Intellectual Property Ownership

  • Reservation of Rights. By signing this Agreement, you irrevocably acknowledge that you have no ownership interest in the QuodeIT Materials. QuodeIT shall own all right, title, and interest in such QuodeIT Materials, subject to any limitations associated with intellectual property rights of third parties. All the Content may only be used solely as a part and for the duration of the Service, in accordance with the terms of this Agreement. QuodeIT or its licensors owns all right, title and interest in any and all patent rights, copyrights, trademark rights and other rights in the Site and Service (including, but not limited to the Content, reports, data generated by the Site/Services), as well as any improvements, design contributions or derivative works conceived or created by either party in or to the Service, including the know-how, techniques, or procedures acquired or used by QuodeIT in the performance of Services hereunder. QuodeIT reserves all rights not specifically granted herein. This provision does not grant QuodeIT with ownership of Licensee IP as defined above. You shall not remove notices and notations on the Site or in the Service that refer to copyrights, trademark rights, patent rights and other intellectual property rights.

  • To the extent that Services to be provided herein involve QuodeIT's use of your trademarks, service marks, trade names, or other intellectual property and content (the "Licensee IP"), your hereby permits QuodeIT to use Licensee IP solely in connection with such listing and list Licensee in its general list of customers.

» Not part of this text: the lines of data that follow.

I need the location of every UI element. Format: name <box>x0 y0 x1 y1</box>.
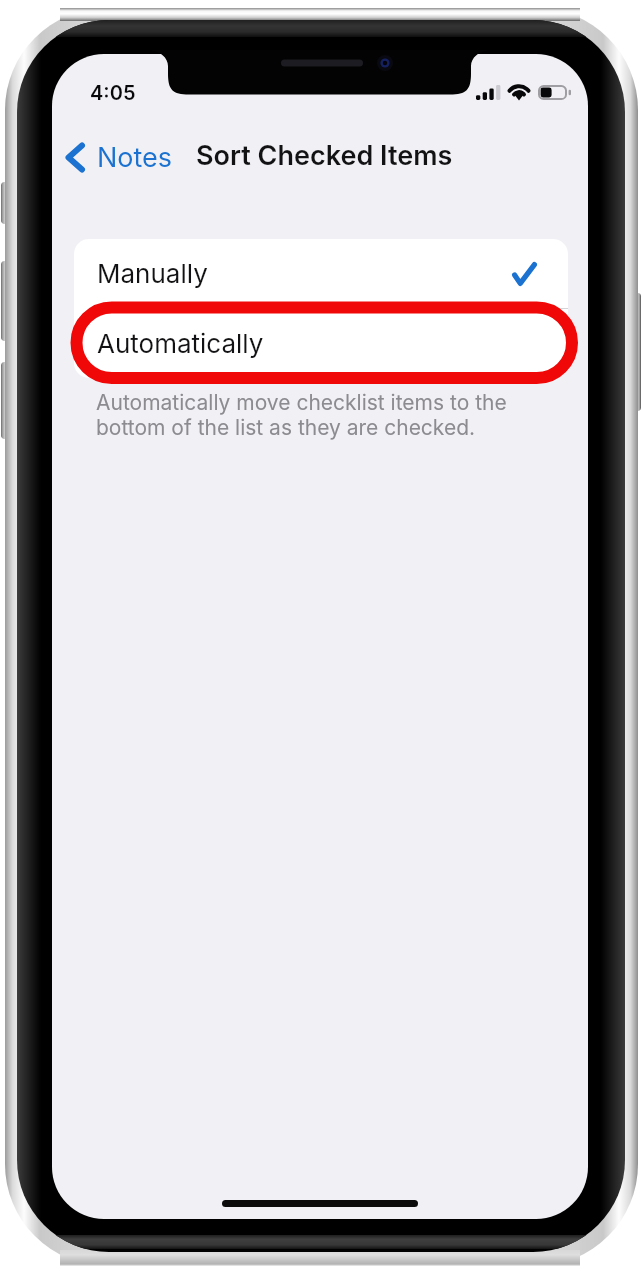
staticText: 4:05 <box>90 81 136 105</box>
button[interactable]: Manually <box>74 239 568 308</box>
other: Selected <box>512 262 537 286</box>
button[interactable]: Automatically <box>74 309 568 378</box>
staticText: Notes <box>97 141 173 174</box>
other: Cellular signal <box>476 85 499 100</box>
button[interactable]: Back to Notes <box>57 133 181 182</box>
other: Back to Notes <box>65 142 85 173</box>
staticText: Automatically <box>97 328 264 359</box>
staticText: Automatically move checklist items to th… <box>96 390 507 440</box>
other: Wi-Fi <box>508 84 530 100</box>
staticText: Sort Checked Items <box>196 139 453 172</box>
other: Battery <box>538 85 571 100</box>
staticText: Manually <box>97 258 208 289</box>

QuodeIT shall comply with Licensee's guidelines regarding use of Licensee IP.

Confedentiality

  • As used herein, the party disclosing Confidential Information is the "Disclosing Party" and the party receiving the Confidential Information is the "Recipient".
  • Confidential Information shall mean information, which has been labeled in writing as confidential when disclosed or, if the disclosure is made orally or in a presentation, the information will be identified as confidential at the time of disclosure and the Disclosing Party will promptly provide the Recipient a written summary of the confidential information within thirty (30) days. For purposes of this Agreement, "Confidential Information" shall also include the following information belonging to each party: any information, technical data or know-how including, but not limited to, that which comprises or relates to the other party's confidential and proprietary trade secrets, hardware, software (source code and object code), screens, firmware, specifications, designs, plans, drawings, data, prototypes, discoveries, research, developments, processes, procedures, intellectual property, market research, marketing techniques and plans, business plans and strategies, proprietary or third party content, customer names and other information related to customers, price lists, pricing policies and financial information or other business and/or technical information and materials, in oral, demonstrative, written, electronic, graphic or machine-readable form and any analyses, compilations, studies or documents. In all events, QuodeIT Materials shall be deemed to be the Confidential Information of QuodeIT or its third party licensors, to the extent the same is not in the public domain.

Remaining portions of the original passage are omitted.